ORC JIT and multithreading

How would I go about enabling the ORC JIT to compile code in multiple threads?

Some background:
I’ve switched Clasp (an implementation of Common Lisp that uses llvm as the backend - github.com/drmeister/clasp) over to using ORC as its JIT. I did this by following the Kaleidoscope tutorial. I have a ClaspJIT_O class that copies the KaleidoscopeJIT class.
https://github.com/drmeister/clasp/blob/analyze/include/clasp/llvmo/llvmoExpose.h#L4370

Clasp is multithreaded and it needs to compile code in multiple threads because it uses the JIT to generate dispatch functions for multiple dispatch/generic functions.
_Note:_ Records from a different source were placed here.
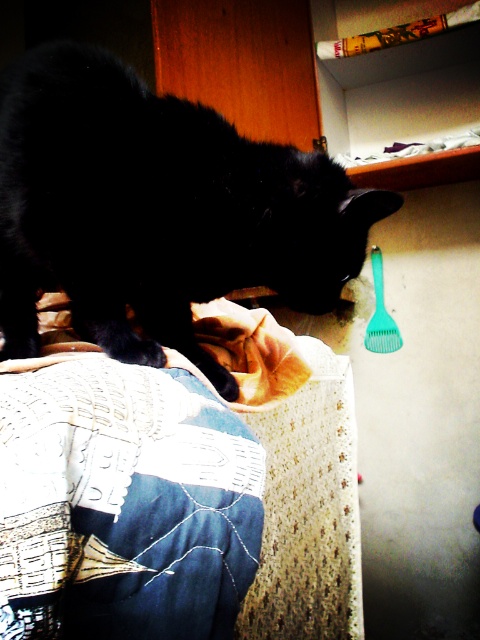 Question: Is black fur cat at left above embroidered denim jeans at lower left?

Choices:
 (A) yes
 (B) no

Answer: (A)

Question: Which object is closer to the camera taking this photo?

Choices:
 (A) green plastic brush at upper right
 (B) embroidered denim jeans at lower left
 (C) black fur cat at left

Answer: (B)

Question: Which is farther from the embroidered denim jeans at lower left?

Choices:
 (A) green plastic brush at upper right
 (B) black fur cat at left

Answer: (A)

Question: Where is black fur cat at left located in relation to green plastic brush at upper right in the image?

Choices:
 (A) left
 (B) right

Answer: (A)

Question: Which object is the farthest from the embroidered denim jeans at lower left?

Choices:
 (A) green plastic brush at upper right
 (B) black fur cat at left

Answer: (A)

Question: Can you confirm if embroidered denim jeans at lower left is thinner than green plastic brush at upper right?

Choices:
 (A) no
 (B) yes

Answer: (A) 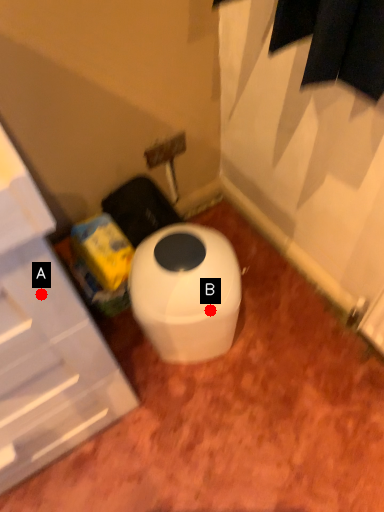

To make this possible, every thread gets its own LLVMContext and every type and llvm::Module that is linked into JITted code in each thread is initialized lazily and thread-locally. Despite this - I experience frequent, random crashes when I try to use the ORC JIT from multiple threads.

Here’s what I’ve tried:

(1) This works: wrap a lock/mutex around access to one ClaspJIT_O object, the calls to ClaspJIT_O::addModule and a call to jitFinalizeReplFunction are protected by the lock:
https://github.com/drmeister/clasp/blob/dev/src/llvmo/llvmoExpose.cc#L3999

The Common Lisp code that does the lock and calls these functions:
https://github.com/drmeister/clasp/blob/analyze/src/lisp/kernel/cmp/jit-setup.lsp#L598

This throttles the system and limits one thread at a time to add modules to the JIT and lookup symbols in the JIT. It’s not bad - I can live with it.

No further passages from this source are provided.